Largest building project hits snag as developer and contractor fight over work


The largest residential construction project in Peekskill in more than half a century, a 9-story apartment building on Park Street, is as quiet as a ghost-town while the developer and a contractor are engaged in a legal battle over money paid for work the developer says is not completed.

Alma Realty
Work has stopped on the project on Park and Broad streets.

Alma Realty Corporation of Long Island City says it paid Green Works Projects Inc. $19.1 million to pour concrete and get the framework in place for the 181-unit apartment complex. Midway through the project, the owner of Green Works died, and his brother formed a new corporation, TPK Construction and Design, to finish the project.  Last month Alma Realty, founded by Efstathios Valiotis, sued the two companies and the estate of Michael Mahoney in Westchester Supreme Court for $7 million in damages because only 30 percent of the work has been completed.
Alma Realty has now hired another contractor, BNS 1, to get the project which has been sitting idle since mid-July back on track. Building permits were renewed by the city last week to the tune of $175,000 over a seven-month period. The permits are good for six months. The new contractor says he expects the project to open in the winter of 2022.
Rendering of completed project, expected to open in two years.

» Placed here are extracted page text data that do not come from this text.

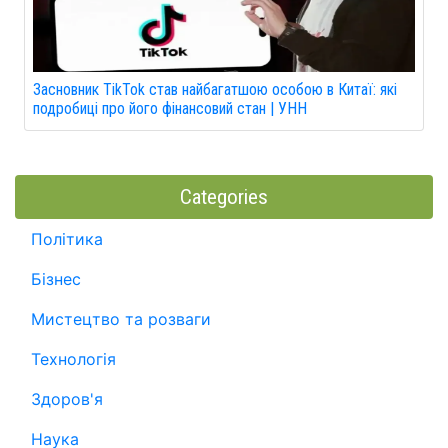
Засновник TikTok став найбагатшою особою в Китаї: які
подробиці про його фінансовий стан | УНН
Categories
Політика
Бізнес
Мистецтво та розваги
Технологія
Здоров'я
Наука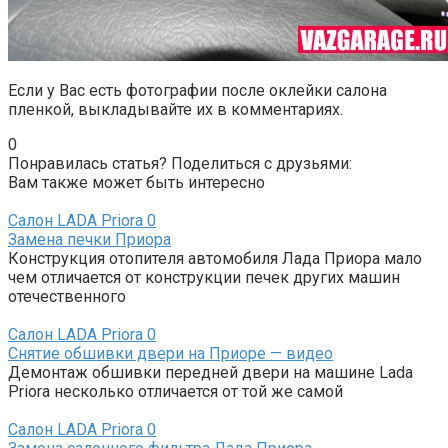
Если у Вас есть фотографии после оклейки салона
пленкой, выкладывайте их в комментариях.
0
Понравилась статья? Поделиться с друзьями:
Вам также может быть интересно
Салон LADA Priora
0
Замена печки Приора
Конструкция отопителя автомобиля Лада Приора мало
чем отличается от конструкции печек других машин
отечественного
Салон LADA Priora
0
Снятие обшивки двери на Приоре — видео
Демонтаж обшивки передней двери на машине Lada
Priora несколько отличается от той же самой
Салон LADA Priora
0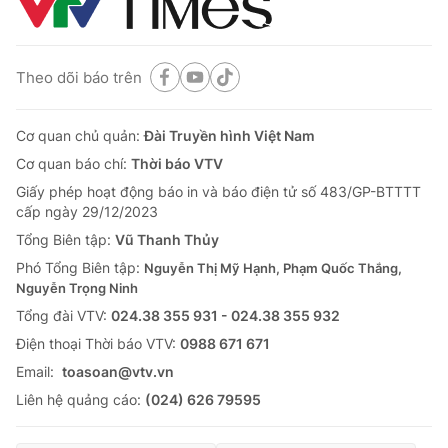
Theo dõi báo trên
Cơ quan chủ quản:
Đài Truyền hình Việt Nam
Cơ quan báo chí:
Thời báo VTV
Giấy phép hoạt động báo in và báo điện tử số 483/GP-BTTTT
cấp ngày 29/12/2023
Tổng Biên tập:
Vũ Thanh Thủy
Phó Tổng Biên tập:
Nguyễn Thị Mỹ Hạnh, Phạm Quốc Thắng,
Nguyễn Trọng Ninh
Tổng đài VTV:
024.38 355 931 - 024.38 355 932
Ðiện thoại Thời báo VTV:
0988 671 671
Email:
toasoan@vtv.vn
Liên hệ quảng cáo:
(024) 626 79595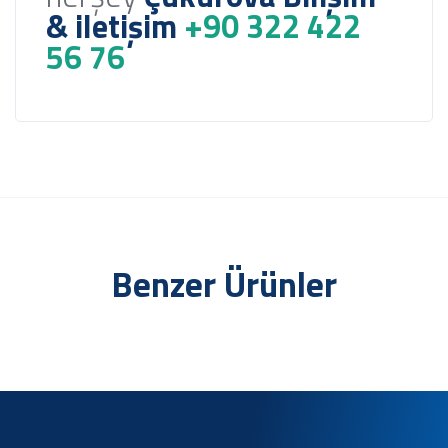
& iletişim
+90 322 422
56 76
Benzer Ürünler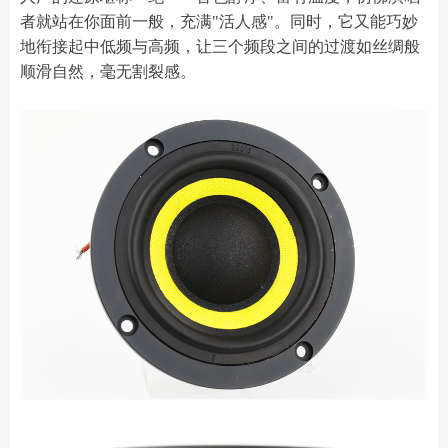
者就站在你面前一般，充满"活人感"。同时，它又能巧妙
地衔接起中低频与高频，让三个频段之间的过渡如丝绸般
顺滑自然，毫无割裂感。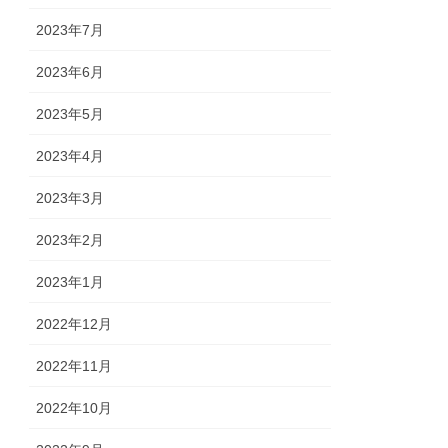
2023年7月
2023年6月
2023年5月
2023年4月
2023年3月
2023年2月
2023年1月
2022年12月
2022年11月
2022年10月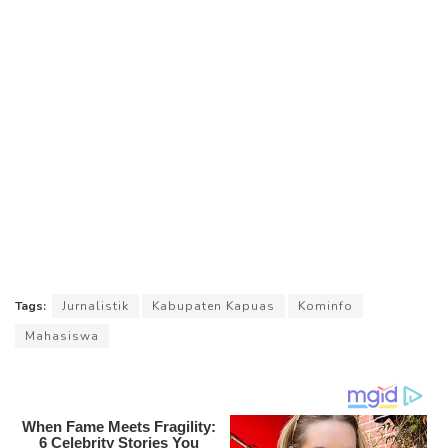
Tags:
Jurnalistik
Kabupaten Kapuas
Kominfo
Mahasiswa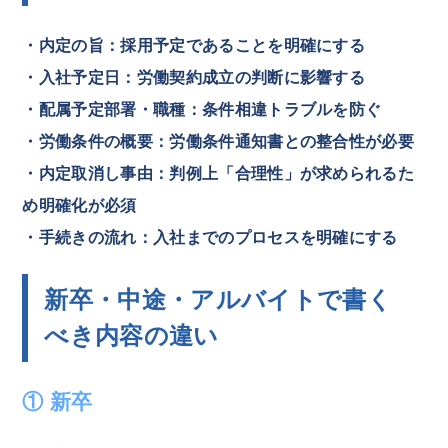
・内定の旨
：採用予定であることを明確にする
・入社予定日
：労働契約成立の判断に影響する
・配属予定部署・職種
：条件相違トラブルを防ぐ
・労働条件の概要
：労働条件通知書との整合性が必要
・内定取消し事由
：判例上「合理性」が求められるた
め明確化が必須
・手続きの流れ
：入社までのプロセスを明確にする
新卒・中途・アルバイトで書く
べき内容の違い
① 新卒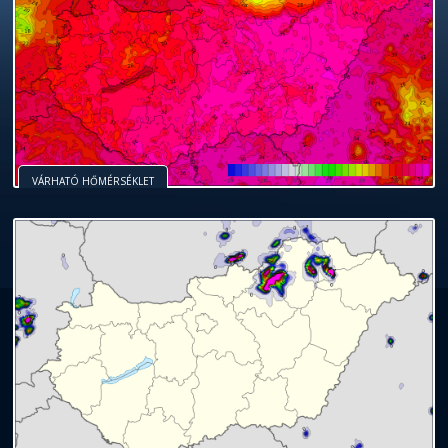
VÁRHATÓ HŐMÉRSÉKLET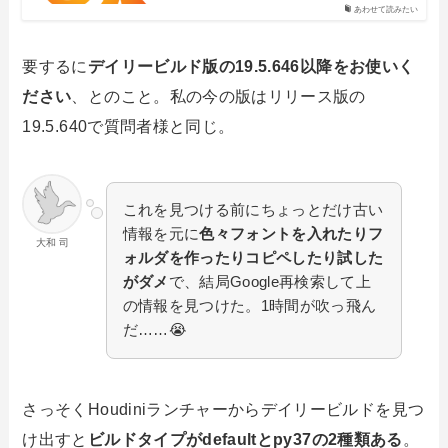
あわせて読みたい
要するに
デイリービルド版の19.5.646以降をお使いく
ださい
、とのこと。私の今の版はリリース版の
19.5.640で質問者様と同じ。
これを見つける前にちょっとだけ古い
情報を元に
色々フォントを入れたりフ
大和 司
ォルダを作ったりコピペしたり
試した
がダメ
で、結局Google再検索して上
の情報を見つけた。1時間が吹っ飛ん
だ……😭
さっそくHoudiniランチャーからデイリービルドを見つ
け出すと
ビルドタイプがdefaultとpy37の2種類ある
。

For municipalities that tout development, this scenario illustrates one of the downsides of such projects. There’s not much recourse the City of Peekskill has in a dispute between a developer and his contractor. The only power the city wields is to enforce permits and for the past month there was nothing to enforce.
For the developer who has millions tied up in a project and is scrambling to find ways to re-coup money laid out, there are some avenues to explore to help mitigate the losses. For example, Alma Realty is filing a request with Peekskill’s Industrial Development Agency to be exempt from paying sales tax going forward on anything purchased for the building from building supplies to  plumbing fixtures. The IDA has the power to grant or deny that request.